Ashland Oil, Inc. v. United States Department of Energy

Decision Date03 April 1985
Docket Number10-55.,TECA No. 10-53
Citation760 F.2d 298
PartiesASHLAND OIL, INC., Plaintiff-Appellant, v. The UNITED STATES DEPARTMENT OF ENERGY, Donald Hodel, Secretary of Energy, and Cotton Petroleum Corporation, Defendants-Appellees. ASHLAND OIL, INC., Plaintiff-Appellant, v. COTTON PETROLEUM CORPORATION, Defendant-Appellee.
CourtU.S. Temporary Emergency Court of Appeals Court of Appeals

Patricia N. Blair, Ginsburg, Feldman & Bress, Chartered, Washington, D.C., with whom Fred W. Drogula, Linda B. Blair, of the same firm; John I. Imel, Moyers, Martin, Conway, Santee & Imel, Tulsa, Okl., were on the brief for plaintiff-appellant.

Marcia K. Sowles, with whom Thomas C. Newkirk, Larry P. Ellsworth, Dept. of Energy, Washington, D.C.; Stephen E. Hart, Daniel F. Shea, Dept. of Justice, Washington, D.C., were on the brief for defendant-appellee, U.S. Dept. of Energy.

Thomas P. Humphrey, Davis, Graham & Stubbs, Washington, D.C., with whom Jeffrey H. Howard, Kenneth R. Christoffersen of the same firm; James L. Kincaid, Conner, Winters, Ballaine, Barry & McGowan, Tulsa, Okl., were on the brief for defendant-appellee, Cotton Petroleum Corp.

Before PECK, DAUGHERTY, and THORNBERRY, Judges.

THORNBERRY, Judge.

This is an appeal by plaintiff, Ashland Oil, Inc. (Ashland) from the district court's dismissal of two consolidated cases. In Ashland Oil, Inc. v. United States Department of Energy and Cotton Petroleum Corp., Ashland sought to overturn or modify a prior settlement agreement between the DOE and Cotton. The district court dismissed this action because Ashland failed to exhaust administrative remedies. We affirm for the reasons stated in New York Petroleum Corp. v. Ashland Oil, Inc., 757 F.2d 288 (TECA 1985) (reh'g denied and reh'g en banc denied, March 4, 1985).

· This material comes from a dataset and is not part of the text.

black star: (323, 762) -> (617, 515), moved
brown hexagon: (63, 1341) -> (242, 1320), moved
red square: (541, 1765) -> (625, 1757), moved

In Ashland Oil, Inc. v. Cotton Petroleum Corp., Ashland sought to recover damages resulting from overcharges in the price of crude oil. The district court dismissed the action. We affirm in part and reverse and remand in part.

BACKGROUND

During the period in which the federal government controlled the price of domestically produced crude oil, the Federal Energy Administration1 determined that Cotton Petroleum Corporation (Cotton) had misclassified crude oil from its North Gooses Lake Unit, resulting in overcharges to Ashland from November 1, 1973 through December 31, 1975. In August 1977, the DOE issued a remedial order directing Cotton to refund $714,677.90 to Ashland and Northwestern Refining Company,2 the first purchasers of the overpriced crude oil. Cotton appealed the remedial order to the Office of Hearings and Appeals (OHA) within the DOE. Ashland received notice of the remedial order and of Cotton's subsequent appeal of the order. Following a hearing in which Ashland declined to participate, the OHA denied Cotton's appeal.

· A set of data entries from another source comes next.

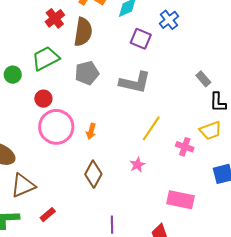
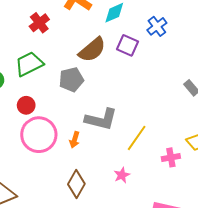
brown semicircle: (83, 32) -> (92, 50), moved, turned 40
gray L-shape: (135, 82) -> (101, 119), moved
pink cross: (185, 147) -> (171, 157), turned -30

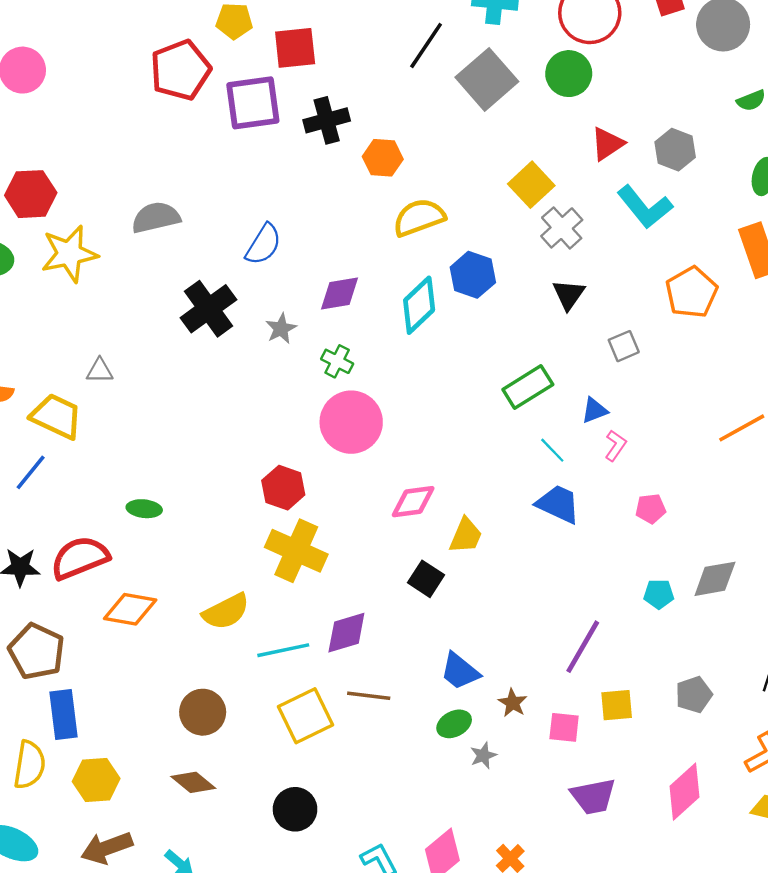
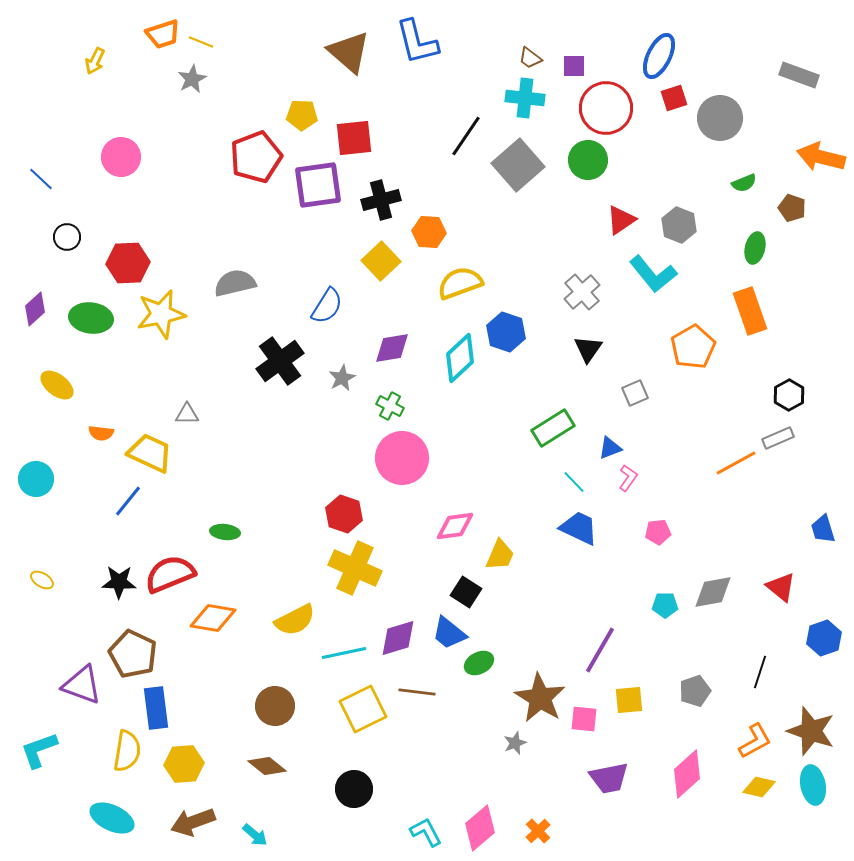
yellow square: (531, 185) -> (381, 261), moved
blue trapezoid: (460, 671) -> (449, 633), moved
brown star: (513, 703) -> (540, 698), size x2.0
green ellipse: (454, 724) -> (479, 663), moved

In April 1979 Cotton filed suit against the DOE in federal court challenging the remedial order. The DOE counterclaimed to enforce the order. Ashland was not a party to the action and never sought to participate in any fashion. In June 1983 the DOE and Cotton reported to the district court that an agreement in principle had been reached to settle the lawsuit. Subsequently a final agreement was executed by the parties, and on September 9, 1983, the district court signed the settlement and dismissed Cotton's complaint and the DOE's counterclaim with prejudice. Ashland was aware of the settlement negotiations at least as early as June 1983.

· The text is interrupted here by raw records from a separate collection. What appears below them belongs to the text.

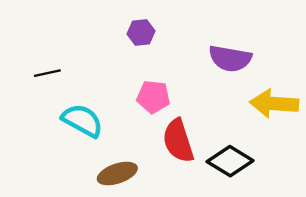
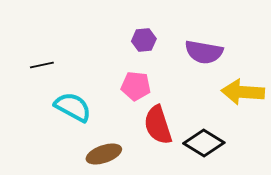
purple hexagon: (141, 33) -> (144, 40), moved

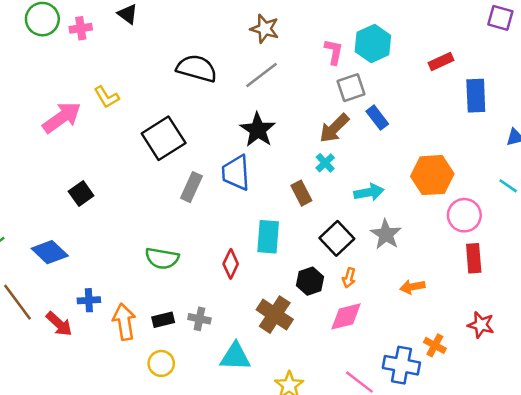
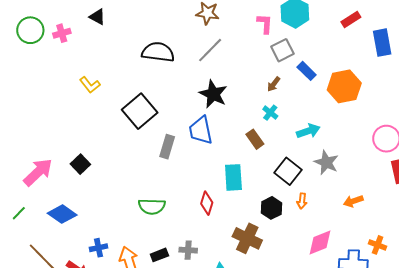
pink arrow: (62, 118) -> (38, 172), moved
brown arrow: (334, 128) -> (274, 84), size x0.6
orange hexagon: (432, 175) -> (344, 86), moved
pink diamond: (346, 316) -> (320, 242), moved

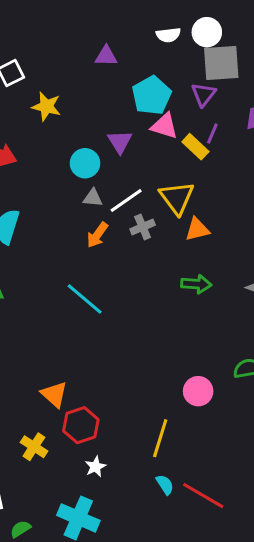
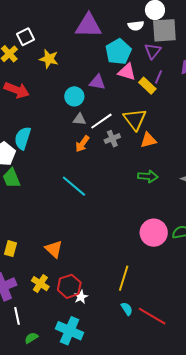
white semicircle: (168, 35) -> (136, 26), moved
purple triangle: (106, 56) -> (88, 26), size x1.8
purple triangle: (120, 142) -> (97, 82), turned -48
pink circle: (198, 391) -> (154, 233), moved, size x1.4
red hexagon: (81, 425) -> (69, 286), moved

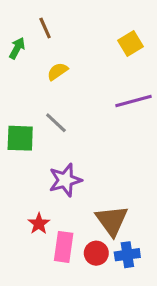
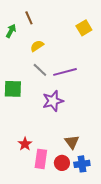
purple line: (134, 101) -> (65, 72), moved
gray line: (56, 123) -> (40, 70), moved
purple star: (65, 180) -> (53, 101), moved
brown triangle: (112, 221) -> (72, 142), size x0.7

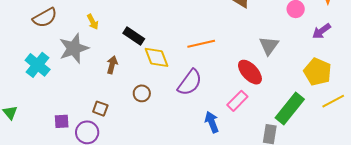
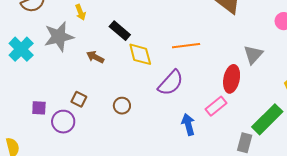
brown arrow: (112, 65) -> (95, 57), turned -84
red ellipse: (250, 72) -> (232, 79), turned 48
brown circle: (142, 93) -> (122, 106), moved

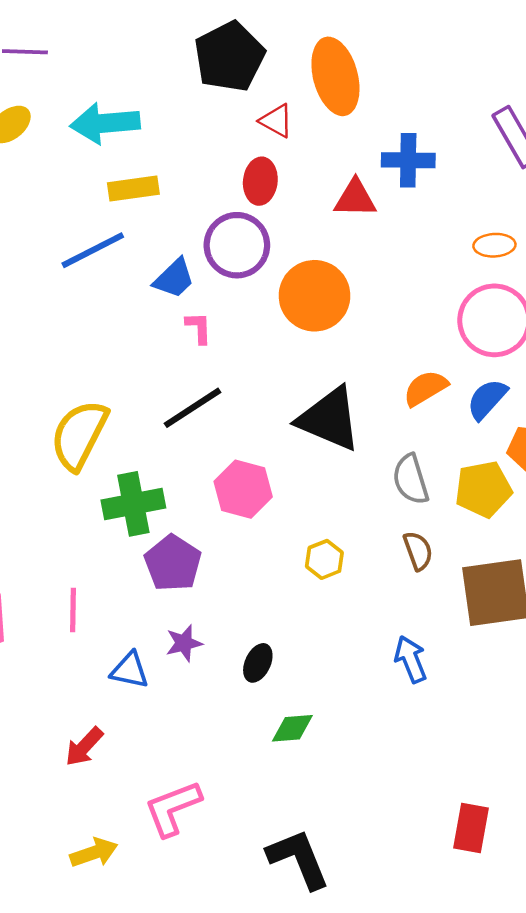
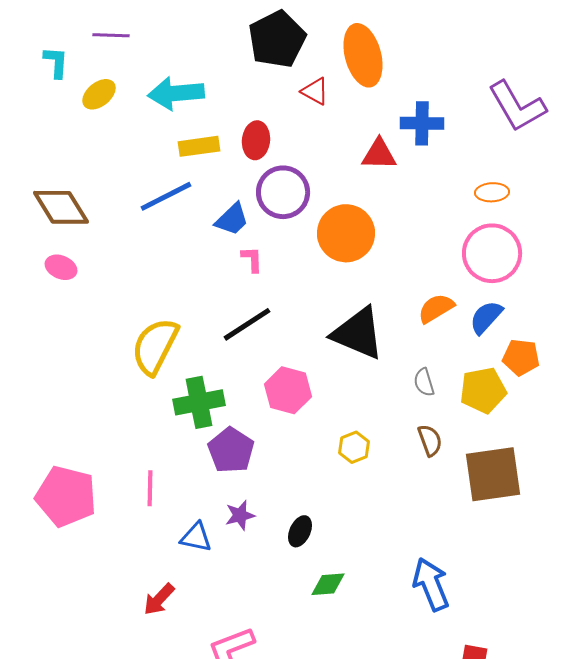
red ellipse: (260, 181) -> (256, 140), moved
gray semicircle: (411, 479) -> (424, 382), size x0.7
blue arrow: (411, 659) -> (431, 584), moved, size x1.4

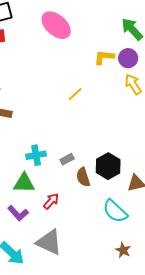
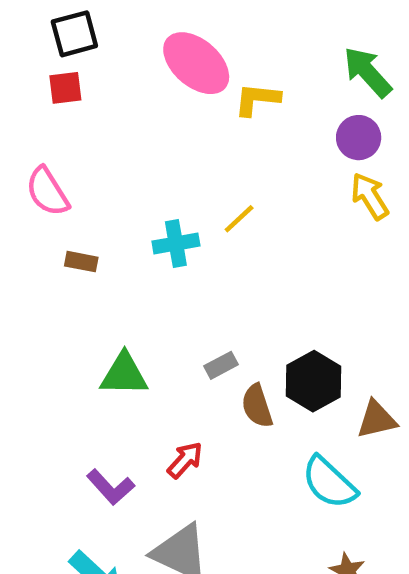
yellow L-shape: (104, 57) -> (257, 99), moved
cyan cross: (36, 155) -> (176, 244), moved
green triangle: (24, 183) -> (124, 374), moved

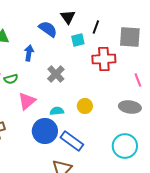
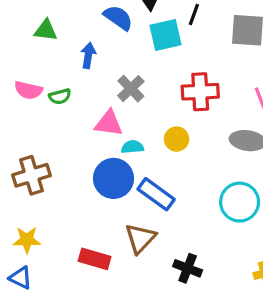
cyan square: (78, 40) -> (166, 35), size x1.5
red cross: (104, 59) -> (200, 92), moved
pink triangle: (27, 101) -> (109, 123), moved, turned 48

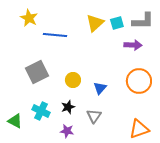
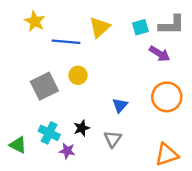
yellow triangle: (95, 23) -> (100, 27), moved
purple arrow: (133, 45) -> (160, 54), turned 30
yellow circle: (73, 80) -> (78, 75), moved
purple star: (67, 131) -> (67, 151), moved

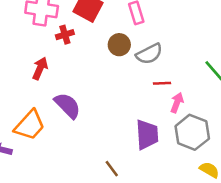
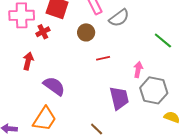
gray semicircle: (149, 54) -> (119, 18), moved
red line: (162, 83) -> (103, 58), moved
orange trapezoid: (30, 125) -> (45, 119), moved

Under the court-approved settlement agreement, Cotton was to pay $1,104,165.00 plus interest into a separate escrow account within eighteen months. The funds were to be distributed in accordance with the DOE's regulations for distribution of such refunds. 10 C.F.R. §§ 205.280 et seq. These regulations, known as Subpart V regulations, provide for publication of a proposed decision and order by the DOE, receipt of public comments, and issuance of a final decision and order. Following issuance of the final decision, any person entitled to a refund may file an application for refund. Decisions by the DOE to grant or deny an application are subject to judicial review.

In December 1983 Cotton paid $1,156,493.14 to the DOE for distribution under Subpart V. The Economic Regulatory Administration of the DOE commenced the Subpart V proceeding by petitioning the OHA for the implementation of special refund procedures. Public notice of this petition and of refund procedures proposed to be used in the proceeding were published in the Federal Register. 49 Fed.Reg. 2941 (Jan. 24, 1984); 49 Fed.Reg. 6542 (Feb. 22, 1984). In the February 22 notice the OHA stated its tentative conclusion that the kind of crude oil pricing violations alleged against Cotton were, for the period after November 1, 1974 (the effective date of the entitlements program), unlikely to have caused injury to the refiner who purchased the crude oil. This conclusion was based on the automatic operation of the entitlements program in spreading the cost effects of any such overcharges among all refiners. Nevertheless, the OHA explicitly proposed to permit such refiners to submit claims in the refund procedure and demonstrate their injury. With respect to crude oil sales before November 1, 1974, the OHA noted specifically that a purchasing refiner would be required to demonstrate only that it had not passed on the overcharges to its customers in order to receive refunds. Ashland filed comments in which it objected to the entire proceeding. No decisions on any claims have been issued at this time.

THE LAWSUITS

On July 8, 1983, Ashland filed suit against the DOE and Cotton seeking to overturn or modify the settlement agreement. In that suit, Civil Action No. 83-C-588-B (hereinafter "Ashland v. DOE & Cotton"), Ashland alleged that it was a violation by the DOE of section 209 of the Economic Stabilization Act of 1970 (ESA)3 and by Cotton of sections 209 and 210 of the ESA for the DOE to direct Cotton to pay the amount of the crude oil overcharges covered by the remedial order to any entity or person other than Ashland.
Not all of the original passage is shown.